Exercise aim:
The answer must be an exact copy of the records, with every picture removed.

Items from a data source
▼

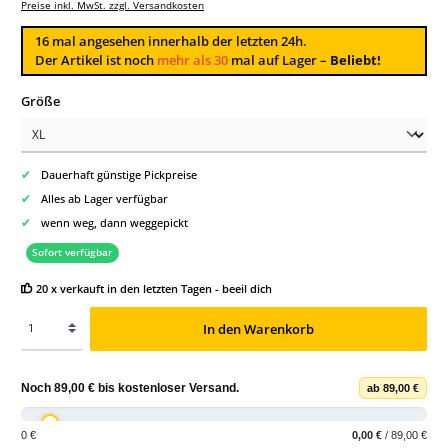
Preise inkl. MwSt. zzgl. Versandkosten
16
mal angesehen innerhalb der letzten 24h.
Der Artikel ist noch
mehr als 30
mal auf Lager –
Beliebt!
auswählen
Größe
✔
Dauerhaft günstige Pickpreise
✔
Alles ab Lager verfügbar
✔
wenn weg, dann weggepickt
Sofort verfügbar
20 x verkauft in den letzten Tagen - beeil dich
In den Warenkorb
Noch
89,00 €
bis
kostenloser Versand
.
ab 89,00 €
0 €
0,00 €
/ 89,00 €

▲

Response:
Preise inkl. MwSt. zzgl. Versandkosten
16
mal angesehen innerhalb der letzten 24h.
Der Artikel ist noch
mehr als 30
mal auf Lager –
Beliebt!
auswählen
Größe
✔
Dauerhaft günstige Pickpreise
✔
Alles ab Lager verfügbar
✔
wenn weg, dann weggepickt
Sofort verfügbar
20 x verkauft in den letzten Tagen - beeil dich
In den Warenkorb
Noch
89,00 €
bis
kostenloser Versand
.
ab 89,00 €
0 €
0,00 €
/ 89,00 €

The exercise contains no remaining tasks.